Mis à jour le 7 février 2019
Publié le 13/04/2017 à 5:19

L’économie ivoirienne traverse actuellement une crise de sa filière café cacao. Loin de toutes spéculations liées à la particularité de cette crise, volatilisation d’un fonds de compensation dédié, nous allons nous atteler à découvrir des solutions afin de prévenir sinon mieux gérer les soubresauts à venir. Car très souvent, il faut savoir tirer les « fleurs du mal » sinon, sauver les fèves du mal.

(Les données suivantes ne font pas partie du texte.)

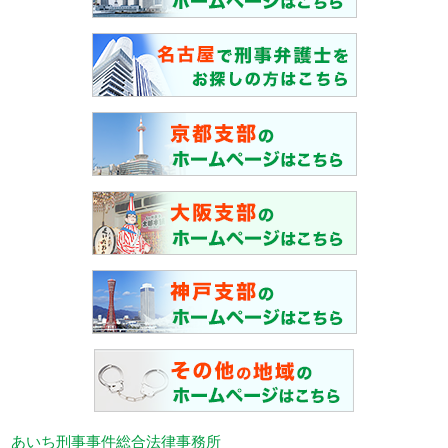
あいち刑事事件総合法律事務所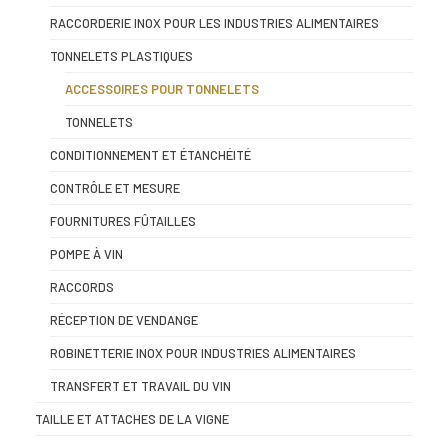
RACCORDERIE INOX POUR LES INDUSTRIES ALIMENTAIRES
TONNELETS PLASTIQUES
ACCESSOIRES POUR TONNELETS
TONNELETS
CONDITIONNEMENT ET ÉTANCHÉITÉ
CONTRÔLE ET MESURE
FOURNITURES FÛTAILLES
POMPE À VIN
RACCORDS
RÉCEPTION DE VENDANGE
ROBINETTERIE INOX POUR INDUSTRIES ALIMENTAIRES
TRANSFERT ET TRAVAIL DU VIN
TAILLE ET ATTACHES DE LA VIGNE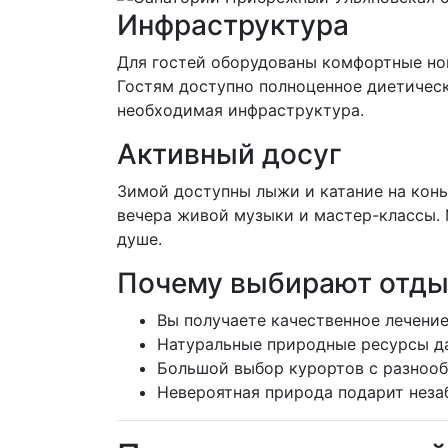
Инфраструктура
Для гостей оборудованы комфортные ном
Гостям доступно полноценное диетическо
необходимая инфраструктура.
Активный досуг
Зимой доступны лыжи и катание на конь
вечера живой музыки и мастер-классы. 
душе.
Почему выбирают отды
Вы получаете качественное лечение
Натуральные природные ресурсы д
Большой выбор курортов с разноо
Невероятная природа подарит неза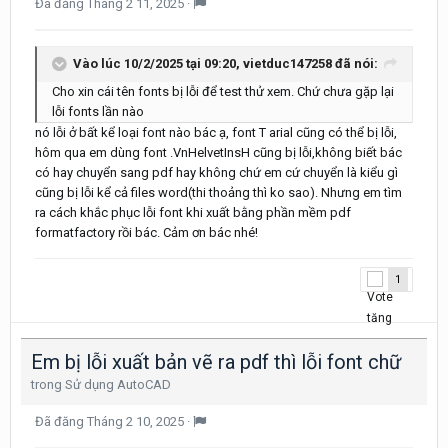
Đã đăng
Tháng 2 11, 2025
·
Vào lúc 10/2/2025 tại 09:20,
vietduc147258
đã nói:
Cho xin cái tên fonts bị lỗi để test thử xem. Chứ
chưa gặp lại
lỗi fonts lần nào
nó lỗi ở bất kể loại font nào bác ạ, font T arial cũng có thể bị lỗi,
hôm qua em dùng font .VnHelvetInsH cũng bị lỗi,không biết bác
có hay chuyển sang pdf hay không chứ em cứ chuyển là kiểu gì
cũng bị lỗi kể cả files word(thi thoảng thì ko sao). Nhưng em tìm
ra cách khắc phục lỗi font khi xuất bằng phần mềm pdf
formatfactory rồi bác. Cảm ơn bác nhé!
1
Em bị lỗi xuất bản vẽ ra pdf thì lỗi font chữ
trong
Sử dụng AutoCAD
Đã đăng
Tháng 2 10, 2025
·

Créé le 28 décembre 2011 par l’ordonnance N°2011-481 fixant les règles relatives à la commercialisation du café et du cacao, le Conseil de Régulation, de Stabilisation et Développement de la filière Café-Cacao en abrégé : Conseil du Café-Cacao a été créé dans le but de gérer toutes les activités liées à la gestion de la filière café-cacao. Il s’est vu ainsi assigné trois (03) missions essentielles: une mission de régulation, une mission de stabilisation et une mission de développement.
A ce titre, le Conseil du Café-Cacao est administré par un Conseil d’Administration composé de douze (12) membres nommés par décret pris en Conseil de Ministre. Le Conseil du Café-Cacao est dirigé par un Directeur Général  assisté de deux (2) Directeurs Généraux Adjoints. Rappelons que la tutelle du Conseil du Café-Cacao est assurée par le Ministère de l’Agriculture au plan technique et par le Ministère de l’Economie et Finances au plan financier. L’axe de résolution est qu’il faut plus d’autonomie, de transparence dans la gestion du Conseil du Café-Cacao ; le gouvernement doit aussi s’atteler a envoyé un signal fort aux marchés financiers.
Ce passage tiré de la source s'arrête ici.